Naghom merupakan salah satu dari sekian ekspresi seni yang menjadi bagian integral hidup manusia. Bahkan Naghom ini telah tumbuh sejak lama. Ibnu Manzur menyatakan bahwa ada dua teori tentang asal mula munculnya Naghom Al Quran.   Pertama: Naghom Al-Qur’an berasal dari nyanyian nenek moyang bangsa Arab. Kedua: Naghom terinspirasi dari nyanyian orang-orang kafir yang menjadi tawanan perang.
            Kedua teori tersebut menegaskan bahwa lagu-lagu Al Qur’an berasal dari khazanah tradisional Arab.

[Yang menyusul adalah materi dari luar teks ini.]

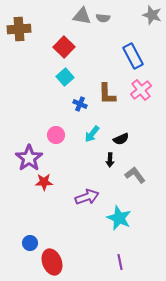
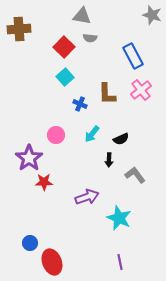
gray semicircle: moved 13 px left, 20 px down
black arrow: moved 1 px left
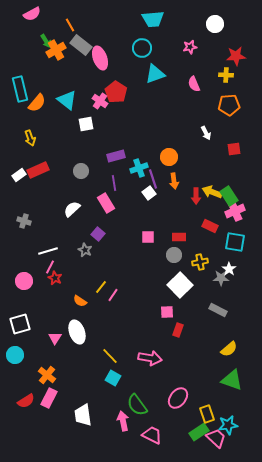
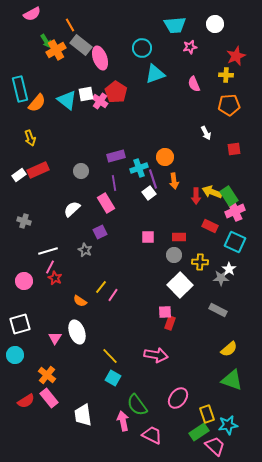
cyan trapezoid at (153, 19): moved 22 px right, 6 px down
red star at (236, 56): rotated 18 degrees counterclockwise
white square at (86, 124): moved 30 px up
orange circle at (169, 157): moved 4 px left
purple square at (98, 234): moved 2 px right, 2 px up; rotated 24 degrees clockwise
cyan square at (235, 242): rotated 15 degrees clockwise
yellow cross at (200, 262): rotated 14 degrees clockwise
pink square at (167, 312): moved 2 px left
red rectangle at (178, 330): moved 8 px left, 7 px up
pink arrow at (150, 358): moved 6 px right, 3 px up
pink rectangle at (49, 398): rotated 66 degrees counterclockwise
pink trapezoid at (216, 438): moved 1 px left, 8 px down
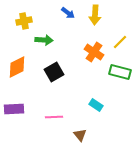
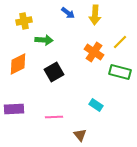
orange diamond: moved 1 px right, 3 px up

Dengan teori ini pula ditegaskan bahwa lagu-lagu Al-Quran idealnya bernuansa irama Arab. Karena itu tidak bisa Naghom Al-Qur’an itu di pribumisasikan, seperti menggunakan langgam lagu es lilin, dendang gulo atau irama dangdut.
            Meski kedua teori tersebut hampir benar adanya tapi tetap saja muncul permasalahan. Jika memang benar Naghom Al-Qur’an berasal dari seni Arab lalu siapakah yang pertama kali mengkonversikannya untuk lagu Al Qur’an ? Sampai di sini ada ketidak jelasan. Dan lagi, jika memang benar informasi Al Qur’an berasal dari nyanyian, tentu dapat direpresentasikan dalam not balok atau oktaf tangga nada. Tapi kenyataannya tidaklah demikian, Naghom Al Qur’an sangat sulit ditransfer ke dalam notasi angka atau nada. Dan karena sifat eksklusifisme inilah kemudian yang “memaksa” bahwa metode sima’I dan talaqqi, merupakan satu-satunya cara dalam mentransmisikan lagu-lagu Al Qur’an.
            Pada zamannya Rasulullah SAW adalah seorang Qari’ yang membaca Al Qur’an dengan suara indah dan merdu. Abdullah bin Mughaffal pernah mengilustrsikan suara Rasulullah dengan terperanjatnya unta yang ditunggangi Nabi ketika Nabi melantunkan surat Al Fath. Para sahabat juga memiliki minat yang besar terhadap ilmu Naghom ini.
            Sejarah mencatat sejumlah sahabat yang berpredikat sebagai Qari’, diantaranya adalah : Abdullah Ibnu Mas’ud dan Abu Musa Al Asy’ari. Pada periode tabi’in, tercatat Umar bin Abdul Aziz dan Safir Al Lusi sebagai Qari’ kenamaan. Sedangkan periode tabi’ tabi’in dikenal nama Abdullah bin Ali bin Abdillah Al Baghdadi dan Khalid bin Usman bin Abdurrahman.
            Kendati di masa awal Islam sudah tumbuh lagu-lagu Al Qur’an, namun perkembangannya tidak bisa dilacak karena tidak ada bukti yang dapat dikaji. Hal ini dimungkinkan karena pada saat itu belum ada alat perekam suara. Transformasi seni baca Al Qur’an berlangsung secara sederhana dan turun temurun dari generasi ke generasi.
            Dalam sejarah juga tidak tercatat perkembangan pasca tabi’in. Apresiasi terhadap seni Al Qur’an semakin tenggelam seiring dengan semakin maraknya umat Islam melakukan olah akal (berfilsafat), olah batin (tasawwuf), dan olah laku ibadah (fiqh). Selain itu, yang paling mendasar menyangkut dengan Naghom Al-Qur’an ini, dibutuhkan kemampuan khusus untuk masuk dalam kualifikasi Qari’, terumata menyangkut modal suara. Modal ini lebih merupakan hak periogratif Allah untuk diberikan kepada yang dikehendaki-Nya.
            Pada abad ke-20, lagu-lagu Al-Qur’an mulai masuk dan berkembang di Indonesia. Transmisi lagu-lagu tersebut dilakukan oleh ulama-ulama yang mengkaji ilmu-ilmu agama di Timur Tengah, kemudian pulang ke tanah air untuk mengembangkan ilmunya, termasuk seni baca Al Quran.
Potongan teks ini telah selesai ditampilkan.